De même pour ces ermites qui vivaient solitaires, loin du monde ; dès que plusieurs autres se groupaient autour du premier, ces hommes, qui se préparaient uniquement à la mort, éprouvaient toujours la nécessité de fonder pour leur petite communauté une certaine forme de vie sociale, et ils se choisissaient un supérieur, etc. Si le comte Tolstoï avait raison, et si la vie sociale n’était pas absolument indispensable à l’homme, ces ermites, assurément, eussent pu se passer d’un statut monastique et d’un supérieur, eux dont le seul but dans la vie était de se préparer à la mort ! Et cependant, dès qu’ils se trouvaient groupés, il leur fallait toujours des règlements déterminés, il leur fallait toujours un supérieur et un embryon de vie sociale.

Ces faits-là ont une grande signification pour le comte Tolstoï, car ces ermites, ces religieux défendaient bien souvent les mêmes principes que lui : seulement, tandis qu’il se borne à parler de ces idées dans ses œuvres, eux, ils les mettaient en pratique, ce qui est beaucoup plus difficile. Eh bien ! tous ces anachorètes, tous ces moines, en abdiquant tout, les richesses, les honneurs, les plaisirs, les travaux et les soins du monde pour mieux mourir, — ils étaient néanmoins obligés, bon gré, mal gré, d’instituer une certaine forme de vie sociale au milieu d’eux, dès qu’ils commençaient à s’assembler plusieurs sur un point déterminé du désert ou de la forêt vierge, ce qui n’aurait pas eu lieu si l’existence antisociale était l’état normal de l’humanité.

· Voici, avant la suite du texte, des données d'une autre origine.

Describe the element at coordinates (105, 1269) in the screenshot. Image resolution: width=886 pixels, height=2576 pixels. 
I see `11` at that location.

Cependant le comte Tolstoï se contredit lui-même dans son livre, car après avoir énoncé que la vraie doctrine du Christ est franchement antisociale et que les vrais chrétiens doivent se retirer de la vie sociale et politique, il remarque que peut-être il y eut un temps où le gouvernement était même salutaire, mais qu’à présent son rôle est fini ; il compare l’humanité au contenu d’un œuf et la coquille à la forme gouvernementale, et il nous déclare que le moment est venu de faire comme le poulet, c’est-à-dire de rompre la coquille gênante et de se libérer de toutes les entraves des formes gouvernementales et sociales.

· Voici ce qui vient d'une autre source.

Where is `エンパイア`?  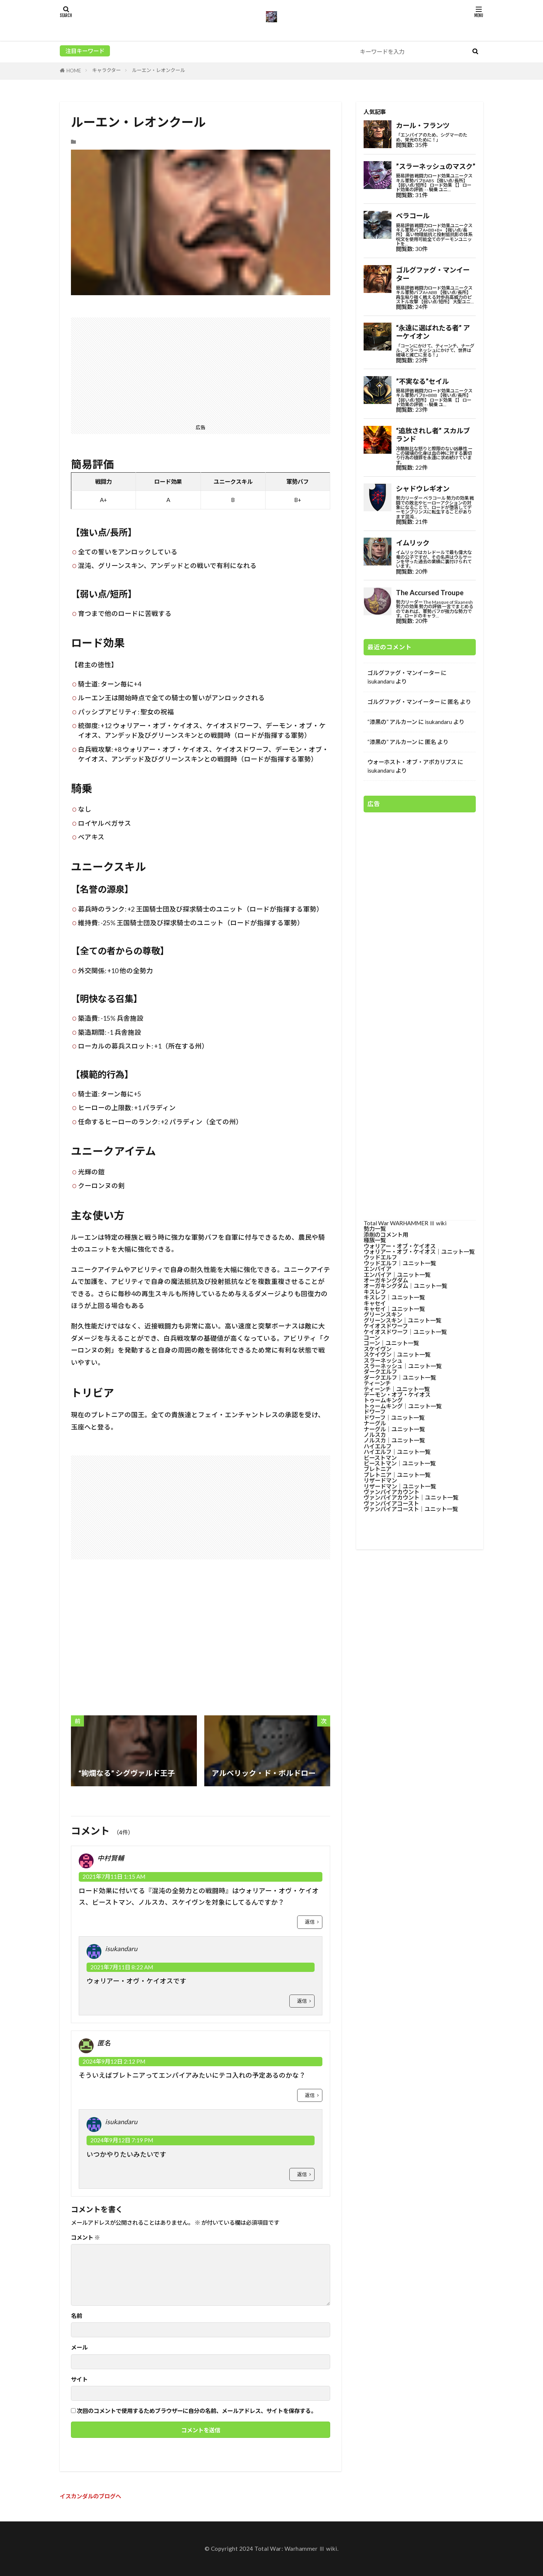 エンパイア is located at coordinates (377, 1268).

Mais il oublie que le poulet, en cassant sa coquille, ne reste pas sur ses deux petites jambes seules, mais qu’au contraire il est surveillé, observé et défendu par la gendarmerie active des mères poules. Eh bien ! si l’humanité d’aujourd’hui va obéir à Tolstoï et casser sa coquille gouvernementale, où prendra-t-il la gendarmerie nécessaire pour protéger les faibles contre les forts, les poules contre les vautours, les pigeons contre les aigles, etc. ? Il ne faut pas oublier que l’œuf gouvernemental contient un matériel très disparate dont les éléments sont capables de se manger, de se dévorer mutuellement.

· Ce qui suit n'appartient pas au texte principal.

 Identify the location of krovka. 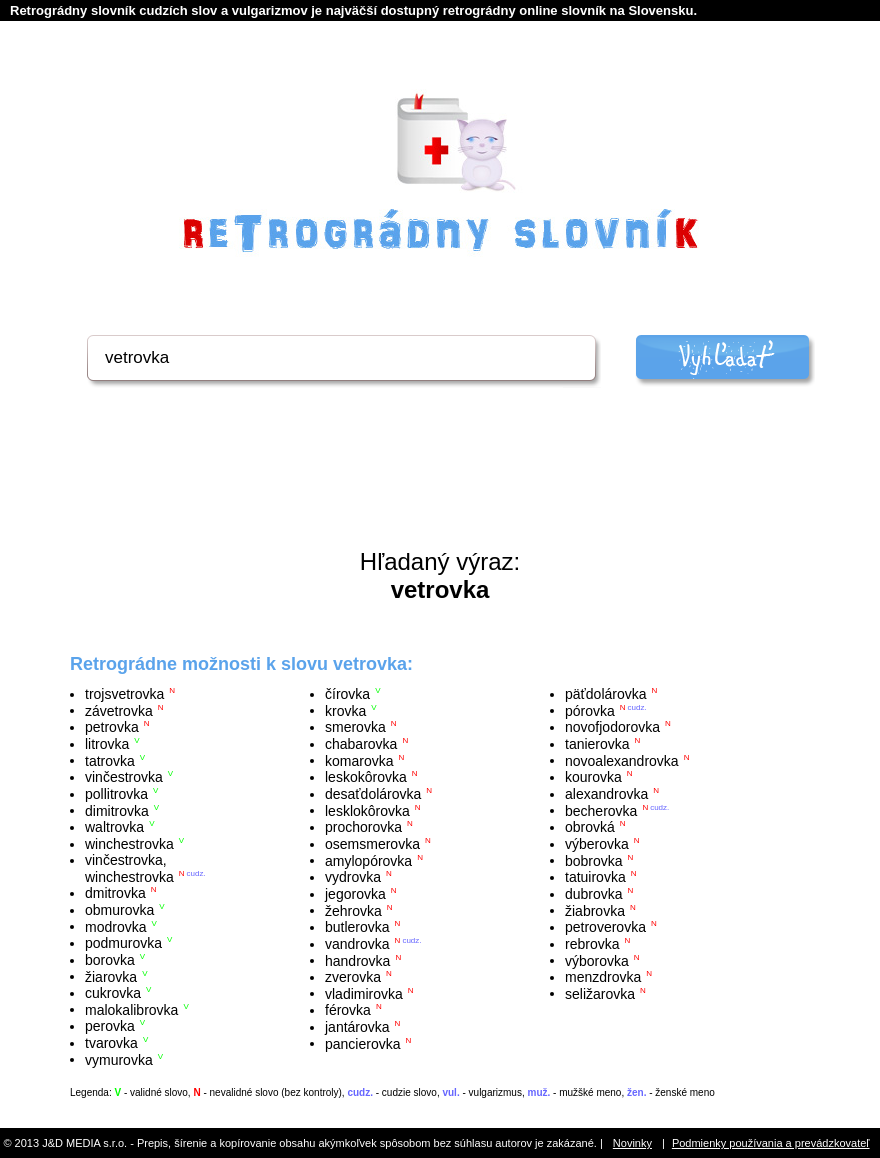 (345, 710).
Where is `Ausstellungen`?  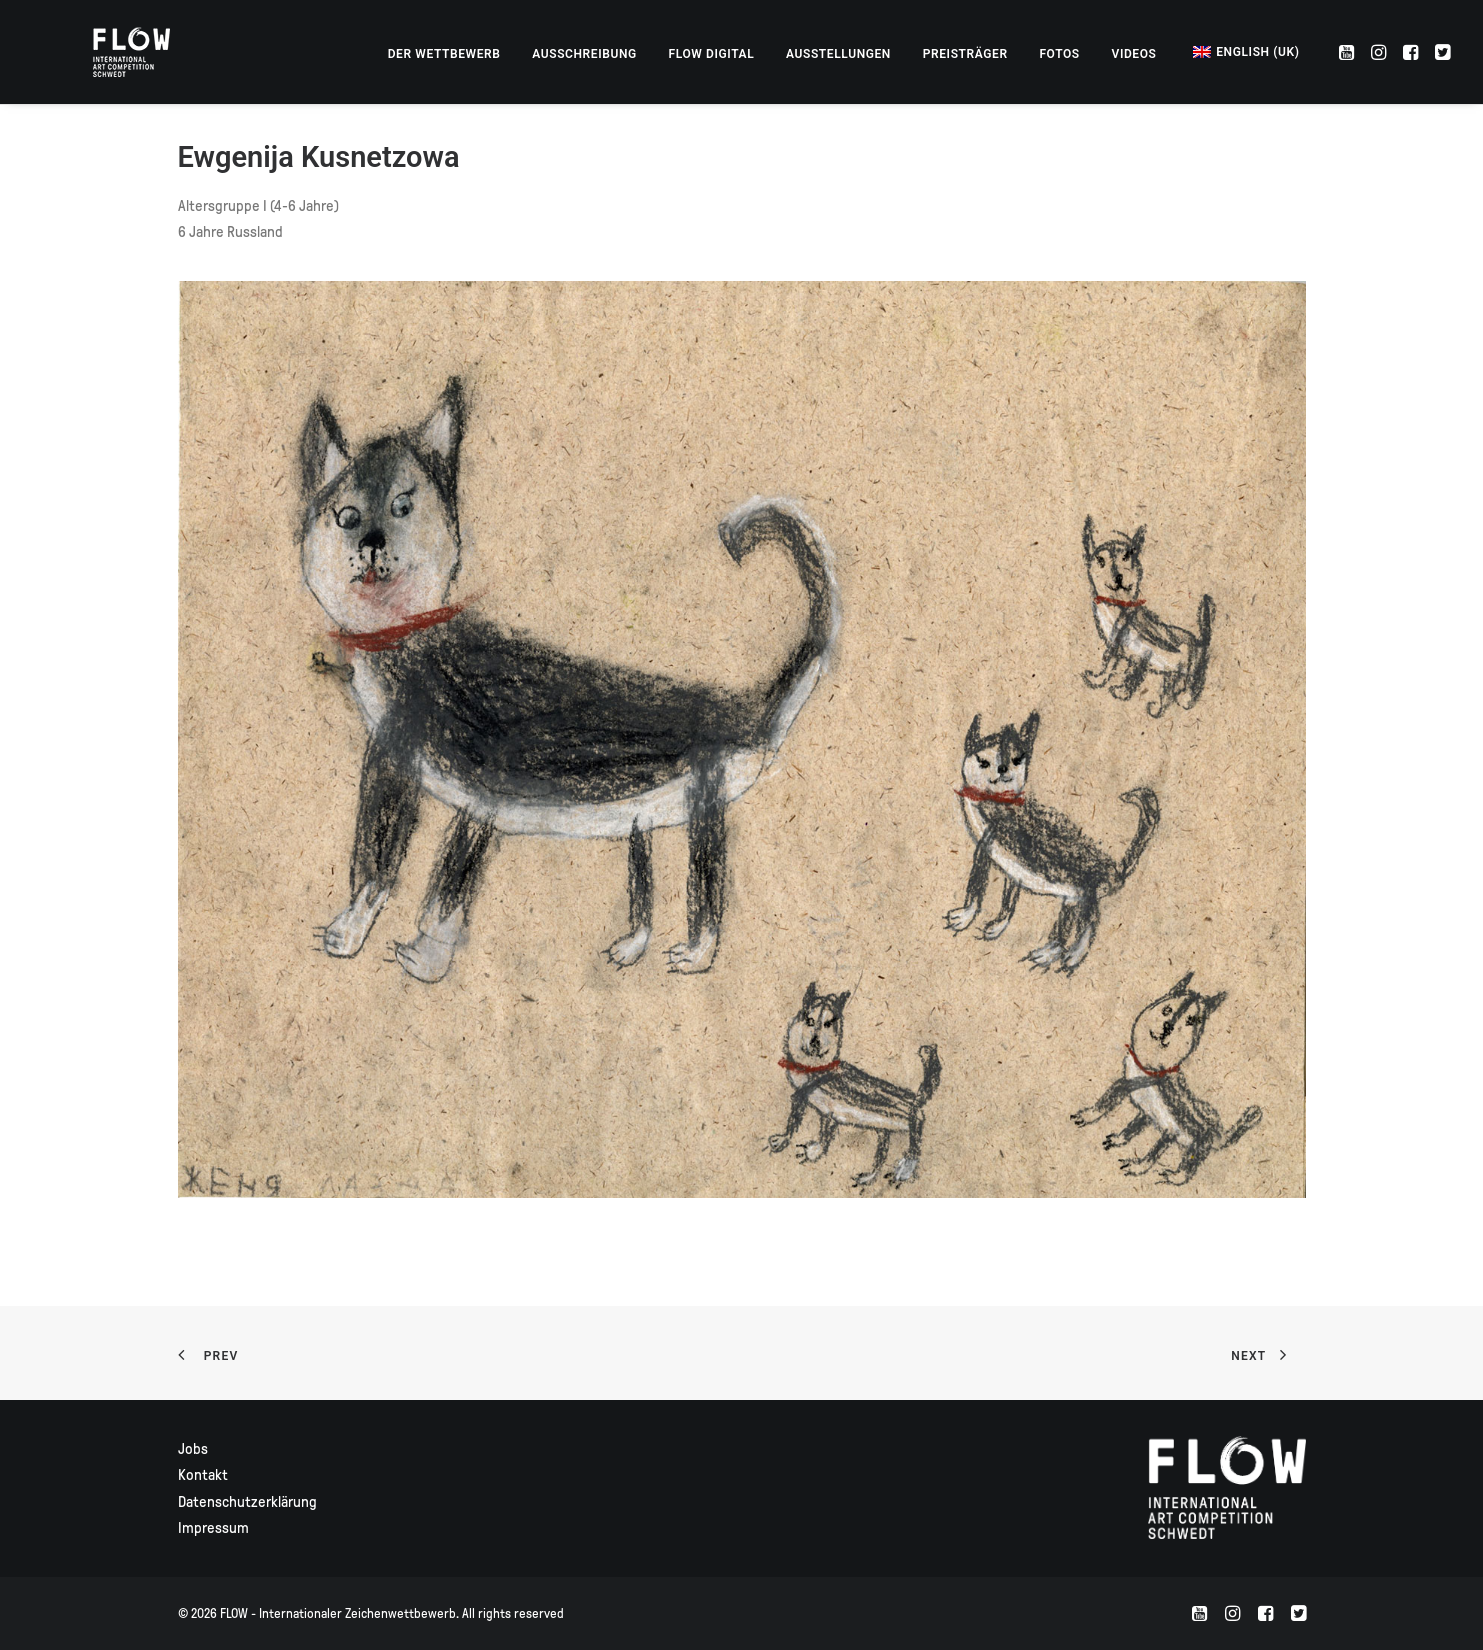 Ausstellungen is located at coordinates (838, 54).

En s’élevant contre les gouvernements, contre le tsar, les empereurs, les rois, les présidents de république, contre toute la hiérarchie contemporaine du pouvoir, contre tous les dignitaires des Églises et des États, le comte Tolstoï se donne beaucoup de peine pour nous démontrer que tous ces personnages plus ou moins haut placés ne sont que des hommes, de simples mortels comme tout le monde. Cette vérité est tellement répandue aujourd’hui qu’il semble singulier d’en parler, et le comte Tolstoï le sait très bien ; mais s’il soulève cette question plusieurs fois dans son livre, c’est dans un but déterminé ; c’est pour avoir toujours de nouvelles occasions de railler certains symboles, certaines dignités. Ainsi, par exemple, il nous dit que des hommes sains d’esprit deviennent fiers, arrogants et tout heureux, quand on leur accroche « une clef sur le derrière » ou un cordon bleu sur la poitrine ; il dit que les souverains peuvent se faire oindre par le prêtre ou le pope, se donner tous les noms possibles, établir les fondements de nouveaux États, ordonner l’exécution en masse des anarchistes ou des révolutionnaires, mais que tout cela ne changera en rien leur nature mortelle.